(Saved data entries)

%%

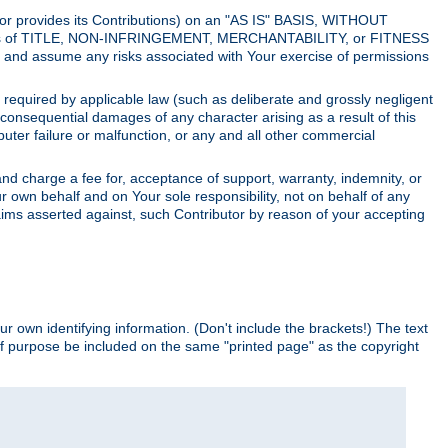
utor provides its Contributions) on an "AS IS" BASIS, WITHOUT
itions of TITLE, NON-INFRINGEMENT, MERCHANTABILITY, or FITNESS
and assume any risks associated with Your exercise of permissions
s required by applicable law (such as deliberate and grossly negligent
or consequential damages of any character arising as a result of this
puter failure or malfunction, or any and all other commercial
nd charge a fee for, acceptance of support, warranty, indemnity, or
ur own behalf and on Your sole responsibility, not on behalf of any
claims asserted against, such Contributor by reason of your accepting
ur own identifying information. (Don't include the brackets!) The text
of purpose be included on the same "printed page" as the copyright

%%

From the records above, print only the lines between the one holding "itions of TITLE, NON-INFRINGEMENT, MERCHANTABILITY, or" and the one holding "ur own identifying", inclusive, exactly as they stand.

itions of TITLE, NON-INFRINGEMENT, MERCHANTABILITY, or FITNESS
and assume any risks associated with Your exercise of permissions
s required by applicable law (such as deliberate and grossly negligent
or consequential damages of any character arising as a result of this
puter failure or malfunction, or any and all other commercial
nd charge a fee for, acceptance of support, warranty, indemnity, or
ur own behalf and on Your sole responsibility, not on behalf of any
claims asserted against, such Contributor by reason of your accepting
ur own identifying information. (Don't include the brackets!) The text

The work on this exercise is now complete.